The New York University Curatorial Collaborative is proud to present When A Digital Surface Meets A Mutable Apparatus…, on view from Tuesday, February 14 through Saturday, February 18 at 80WSE Gallery Project Space. This exhibition is a part of the 2017 Senior Honors Studio series, which features five consecutive single-week shows. This is the third year of the student-led initiative designed to connect graduate students in art history and curatorial studies from the Institute of Fine Arts with undergraduates in Steinhardt School’s Department of Art and Art Professions.
When A Digital Surface Meets A Mutable Apparatus… is a two-person show featuring works by Daniel Mock and Dylan Riley, curated by Regina Harsanyi. This show aims to illustrate contemplations on both contemporary film theory and the utility of the readymade, focusing on six pieces, with iterations created specifically for this exhibition.
Seemingly in conversation with the writings of Giuliana Bruno, Riley’s work incorporates the scrim as an essential element to his software-based, randomized controlled projections. Riley creates a constant interplay between the tangible and digital realms, further demonstrated through his use of generated still images, made available to the visitor both through a conventionally bound artist book as well as scattered pages strewn across the gallery floor.
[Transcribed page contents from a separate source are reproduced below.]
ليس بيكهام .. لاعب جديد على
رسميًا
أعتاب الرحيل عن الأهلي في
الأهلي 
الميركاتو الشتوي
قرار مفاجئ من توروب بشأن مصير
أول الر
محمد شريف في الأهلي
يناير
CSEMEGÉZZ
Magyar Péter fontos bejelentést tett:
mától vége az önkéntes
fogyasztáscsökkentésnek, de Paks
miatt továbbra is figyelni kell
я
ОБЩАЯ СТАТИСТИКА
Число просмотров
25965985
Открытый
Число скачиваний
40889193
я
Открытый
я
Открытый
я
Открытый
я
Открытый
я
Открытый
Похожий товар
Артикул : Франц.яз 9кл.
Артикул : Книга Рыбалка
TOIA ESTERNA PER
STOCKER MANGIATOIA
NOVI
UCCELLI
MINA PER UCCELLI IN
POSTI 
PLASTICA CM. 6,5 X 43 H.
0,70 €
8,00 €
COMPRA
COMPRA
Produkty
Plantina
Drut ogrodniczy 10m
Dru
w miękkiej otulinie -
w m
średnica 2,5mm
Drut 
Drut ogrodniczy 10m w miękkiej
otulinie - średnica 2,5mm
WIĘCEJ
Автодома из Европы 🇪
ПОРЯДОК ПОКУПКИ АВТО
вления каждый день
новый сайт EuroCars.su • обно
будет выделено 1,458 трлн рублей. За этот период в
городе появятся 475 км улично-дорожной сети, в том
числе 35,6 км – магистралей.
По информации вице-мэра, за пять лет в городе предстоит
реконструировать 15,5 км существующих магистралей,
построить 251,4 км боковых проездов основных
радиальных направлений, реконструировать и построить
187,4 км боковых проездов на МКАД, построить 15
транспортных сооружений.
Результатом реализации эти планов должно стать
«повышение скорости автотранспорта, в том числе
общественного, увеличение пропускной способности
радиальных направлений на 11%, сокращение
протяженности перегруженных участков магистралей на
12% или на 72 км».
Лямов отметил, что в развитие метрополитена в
Mock plays with readymades in an intimate and transformative way, site-specifically reinventing their utility with each new context in mind. For example, in this exhibition, Pulpit (2017) interacts with Riley’s artist book by assuming the role of plinth or stand. Mock’s sculptures often meld with the distinct features of the spaces that temporarily houses them. Throughout this exhibition, whether attention is drawn to the texture of a screen, or the shift in utility of an otherwise mundane object, these “surfaces” are intended for careful consideration and cannot be overlooked.
When A Digital Surface Meets A Mutable Apparatus… is documented in an accompanying publication featuring a curatorial essay by Regina Harsanyi and reproduced images of additional works by Mock and Riley.